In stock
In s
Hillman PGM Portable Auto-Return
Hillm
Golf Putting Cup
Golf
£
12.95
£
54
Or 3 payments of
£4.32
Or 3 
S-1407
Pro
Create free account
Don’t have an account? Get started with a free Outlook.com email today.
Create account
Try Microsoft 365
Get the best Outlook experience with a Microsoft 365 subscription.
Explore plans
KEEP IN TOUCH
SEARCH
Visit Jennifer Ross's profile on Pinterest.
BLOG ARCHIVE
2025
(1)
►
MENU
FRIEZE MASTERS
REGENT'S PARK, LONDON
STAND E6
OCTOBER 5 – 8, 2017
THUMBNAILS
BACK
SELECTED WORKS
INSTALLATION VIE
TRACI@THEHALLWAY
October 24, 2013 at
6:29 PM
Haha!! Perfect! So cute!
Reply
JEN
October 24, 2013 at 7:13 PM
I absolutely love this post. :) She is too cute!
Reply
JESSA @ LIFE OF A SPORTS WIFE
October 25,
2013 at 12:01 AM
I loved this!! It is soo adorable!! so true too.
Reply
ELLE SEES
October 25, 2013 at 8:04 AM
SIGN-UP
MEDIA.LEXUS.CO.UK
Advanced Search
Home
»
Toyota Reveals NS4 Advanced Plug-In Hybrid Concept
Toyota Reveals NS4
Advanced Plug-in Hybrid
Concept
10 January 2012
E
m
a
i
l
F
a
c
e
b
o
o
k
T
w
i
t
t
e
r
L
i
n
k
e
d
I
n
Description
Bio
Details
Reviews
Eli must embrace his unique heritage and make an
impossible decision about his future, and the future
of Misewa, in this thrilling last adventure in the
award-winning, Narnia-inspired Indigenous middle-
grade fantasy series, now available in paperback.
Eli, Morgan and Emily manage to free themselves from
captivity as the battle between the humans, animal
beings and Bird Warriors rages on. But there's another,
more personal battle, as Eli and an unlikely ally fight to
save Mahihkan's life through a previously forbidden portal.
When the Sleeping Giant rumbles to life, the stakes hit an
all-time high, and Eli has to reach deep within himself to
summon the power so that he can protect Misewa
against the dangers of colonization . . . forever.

-----

The task -
Output the listing above exactly as it appears.

Completed task -
In stock
In s
Hillman PGM Portable Auto-Return
Hillm
Golf Putting Cup
Golf
£
12.95
£
54
Or 3 payments of
£4.32
Or 3 
S-1407
Pro
Create free account
Don’t have an account? Get started with a free Outlook.com email today.
Create account
Try Microsoft 365
Get the best Outlook experience with a Microsoft 365 subscription.
Explore plans
KEEP IN TOUCH
SEARCH
Visit Jennifer Ross's profile on Pinterest.
BLOG ARCHIVE
2025
(1)
►
MENU
FRIEZE MASTERS
REGENT'S PARK, LONDON
STAND E6
OCTOBER 5 – 8, 2017
THUMBNAILS
BACK
SELECTED WORKS
INSTALLATION VIE
TRACI@THEHALLWAY
October 24, 2013 at
6:29 PM
Haha!! Perfect! So cute!
Reply
JEN
October 24, 2013 at 7:13 PM
I absolutely love this post. :) She is too cute!
Reply
JESSA @ LIFE OF A SPORTS WIFE
October 25,
2013 at 12:01 AM
I loved this!! It is soo adorable!! so true too.
Reply
ELLE SEES
October 25, 2013 at 8:04 AM
SIGN-UP
MEDIA.LEXUS.CO.UK
Advanced Search
Home
»
Toyota Reveals NS4 Advanced Plug-In Hybrid Concept
Toyota Reveals NS4
Advanced Plug-in Hybrid
Concept
10 January 2012
E
m
a
i
l
F
a
c
e
b
o
o
k
T
w
i
t
t
e
r
L
i
n
k
e
d
I
n
Description
Bio
Details
Reviews
Eli must embrace his unique heritage and make an
impossible decision about his future, and the future
of Misewa, in this thrilling last adventure in the
award-winning, Narnia-inspired Indigenous middle-
grade fantasy series, now available in paperback.
Eli, Morgan and Emily manage to free themselves from
captivity as the battle between the humans, animal
beings and Bird Warriors rages on. But there's another,
more personal battle, as Eli and an unlikely ally fight to
save Mahihkan's life through a previously forbidden portal.
When the Sleeping Giant rumbles to life, the stakes hit an
all-time high, and Eli has to reach deep within himself to
summon the power so that he can protect Misewa
against the dangers of colonization . . . forever.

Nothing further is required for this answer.